01 // AI Team
Senior Data Scientist - Publicis Groupe
Working on Spirax Sarco's MiM platform, an enterprise AI assistant for internal knowledge retrieval, support, and document-based question answering across large technical document corpora.
- Led LLM observability for the MiM platform, implementing Langfuse trace instrumentation and helping the engineering team use traces for debugging, QA, latency analysis, and root-cause investigation.
- Built an end-to-end evaluation system for MiM, including golden datasets, LLM-as-judge scoring, question-level observability reports, KPI dashboards, and benchmark exports for PowerBI/Azure SQL.

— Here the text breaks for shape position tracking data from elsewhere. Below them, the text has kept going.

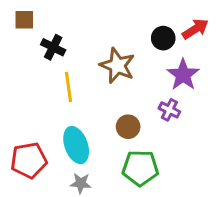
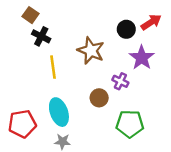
brown square: (24, 20) -> (31, 15), moved, turned 35
purple cross: (169, 110) -> (120, 81), moved
green pentagon: (140, 168) -> (130, 124), moved

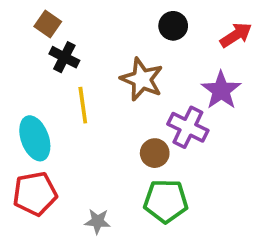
black circle: (126, 29) -> (173, 26), moved
purple cross: (120, 81) -> (188, 127), size x1.5
cyan ellipse: (59, 112) -> (35, 138), moved
green pentagon: (130, 124) -> (166, 201), moved

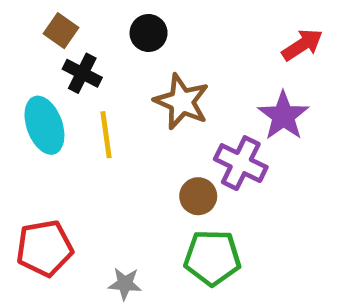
black circle: (173, 26) -> (149, 33), moved
cyan ellipse: (35, 138) -> (44, 125), moved

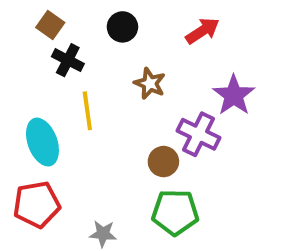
red arrow: (302, 45) -> (202, 31), moved
brown star: (182, 102) -> (150, 83), size x0.7
cyan ellipse: (44, 125) -> (42, 142), moved

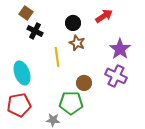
black circle: (122, 27) -> (73, 23), moved
yellow line: (87, 111) -> (57, 57), moved
purple cross: (199, 134) -> (116, 76), moved
green pentagon: (175, 212) -> (71, 103), moved

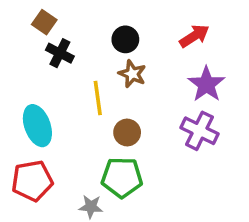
red arrow: (104, 16) -> (194, 36), moved
brown circle: (84, 83) -> (127, 133), moved

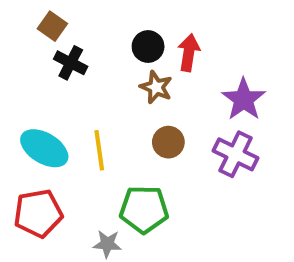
red arrow: (194, 36) -> (189, 53), moved, turned -48
yellow line: (98, 98) -> (99, 150), moved
cyan ellipse: (37, 126) -> (44, 148), turned -39
brown circle: (127, 133) -> (168, 142), moved

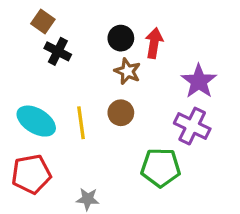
brown circle: (168, 142) -> (121, 113), moved
green pentagon: (144, 209) -> (161, 168), moved

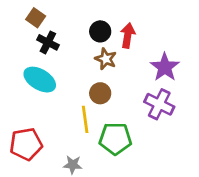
cyan ellipse: (36, 121) -> (40, 80), moved
yellow line: (81, 123) -> (85, 119), moved
green pentagon: (161, 168) -> (115, 139), moved

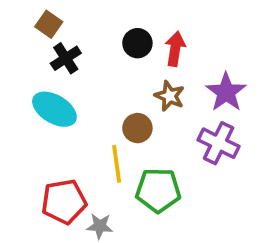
black cross: (48, 42) -> (66, 58), turned 30
brown star: (106, 59) -> (170, 96), moved
red pentagon: (26, 144) -> (64, 202), moved

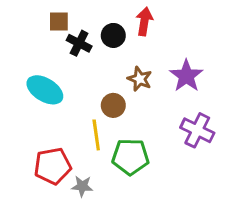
brown square: (49, 24) -> (59, 21), moved, turned -35
red arrow: (175, 49) -> (144, 21), moved
black cross: (66, 58) -> (79, 43), moved, turned -30
purple cross: (219, 143) -> (197, 130), moved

- Designed MiM vs Microsoft 365 Copilot benchmarks using isolated per-question conversations, comparing answer quality, grounding, latency, failures, and user-facing behavior across STS and WM business units.
- Generated a traceable synthetic QA dataset from ~5,800 PDFs and ~60k pages, producing ~30,000 QA pairs with lineage from business unit -> category -> document -> page -> evidence block.

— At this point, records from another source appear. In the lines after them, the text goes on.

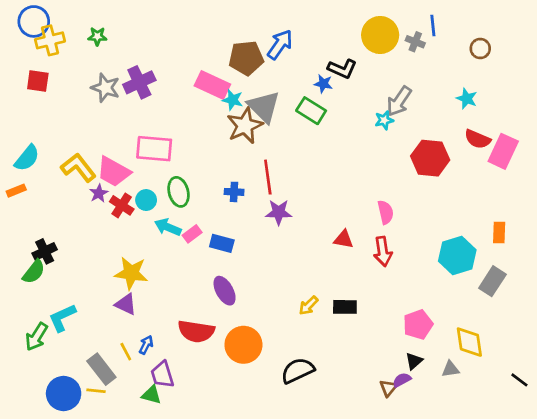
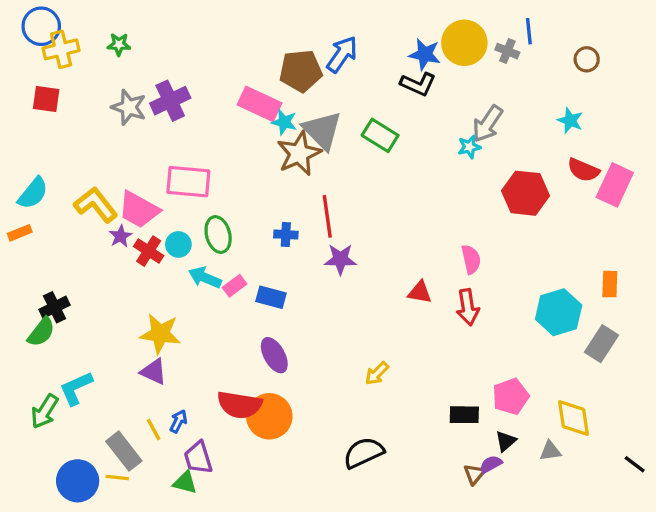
blue star: (323, 84) -> (425, 54), moved, size x1.4
black rectangle: (345, 307) -> (464, 415), moved
orange circle: (243, 345) -> (269, 416), moved

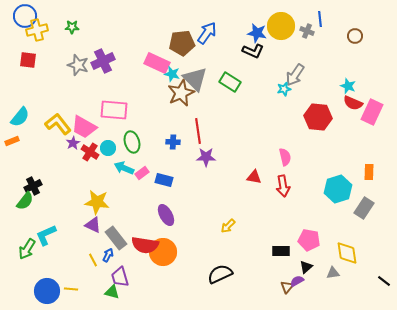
cyan star: (570, 120) -> (348, 86), moved
pink pentagon: (511, 396) -> (309, 240), turned 30
gray rectangle: (124, 451) -> (116, 238), moved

- Developed corpus processing and OCR pipelines with resumable page-level registries, Azure-hosted Mistral Document AI extraction, text-quality profiling, and recovery workflows for failed or oversized PDFs.
- Optimized full-corpus ingestion from roughly one week to ~4 hours, enabling faster iteration on retrieval, evaluation, and product-quality experiments.
- Ran retrieval benchmark sweeps across chunking strategies, embedding models, FAISS dense search, BM25, hybrid RRF, MMR, and hierarchical retrieval; reported retrieval quality, context precision, context waste, and token-cost trade-offs.
- Built internal QA and benchmark inspection UIs so product owners, SMEs, and engineers could review generated questions, source evidence, MiM/Copilot answers, judge scores, and failure rationales.
- Investigated bounded agentic retrieval for MiM workflows, showing stronger source coverage and answer quality than single-retrieval baselines for multi-document sales and technical support scenarios.